As in the previous meetings, the presentations featured sparked insightful discussion amongst participants and enabled them to share experiences with each other, despite their different backgrounds.
The first session of the two day meeting opened with an overview of the limitations on officials in the relevant countries from Alexander De Becker of Ghent University. Mr De Becker’s presentation highlighted that in this particular group of countries, Ireland is an outlier in its limitations for members of the armed forces to form and join trade unions as the other countries do not have prohibitions in this respect. Importantly though, Mr De Becker highlighted that the systems in place for collective bargaining generally differed across the countries depending on their context, and depending on whether the workers fell into the category of ‘civil servant,’ ‘armed forces,’ or ‘police.’
Following on from this presentation, those in attendance had the opportunity to share their experiences of these limitations and prohibitions on the ground. Participants highlighted that the European Council have proposed to amend the definition of collective bargaining so as to include a phrase that negotiations should end in a collective agreement.
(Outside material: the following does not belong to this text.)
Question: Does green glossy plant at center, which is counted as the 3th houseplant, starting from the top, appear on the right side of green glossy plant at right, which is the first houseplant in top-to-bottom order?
The first day’s session was rounded off with a presentation from EPSU’s Nadja Salson on EU sectoral social dialogue and whether it can both protect trade union rights as well as achieve new ones. Ms Salson’s presentation pointed out the ‘hollowing out’ of social dialogue since 2012, including that a major set back has been the very low number of social partner agreements. Attention was also given to EPSU’s case against the European Commission, the judgement of which unfortunately left much legal uncertainty in its wake and ultimately gives the Commission too much power.
Next steps were identified by Ms Salson to include a return to the drawing board if the Commission continues to ignore demands and a need to shift the reluctance of employers to support legally binding agreements. Most important for EUROMIL members also is the intention to increase representation in EU sectoral social dialogue committees and to include police and armed forces.
The second day’s session began with another presentation from Ms Salson but on the treatment of public service workers in European social directives with specific reference to the Transparent and Predictable Working Conditions Directive in the context of the country group.
As with previous meetings, Ms Salson’s presentation provided a recap and overview of the directive and focused on the potential for exclusions of certain sector of workers from its remit. Most importantly, Ms Salson outlined practical steps that can be taken by participants in their countries including, to make sure government involves unions in transposition of the directive; engage with them to stop the use of exemptions; and highlight any exemptions must be as limited as possible and based on clear, transparent and objective grounds. Ms Salson also identified the expert group report that is available in English which documents useful arguments that can assist in preventing or at least limiting the scope of any potential exemptions.
Following Ms Salson’s presentation, Carlos Carrion-Crespo of the International Labour Organisation gave a presentation on labour rights in the public services and ILO Convention 151. Mr Carrion-Crespo gave a broad overview of the situation on a global level regarding the ratification and implementation of Convention 151 and focused attention on the specific situation for police officers. Importantly, Convention 151 was highlighted as being a bit of an untapped resource for members of all three affiliates and EUROMIL has decided to explore options regarding the usefulness of the Convention in achieving further rights for military personnel.
The project will conclude with an in person conference in Skopje, North Macedonia in September 2022.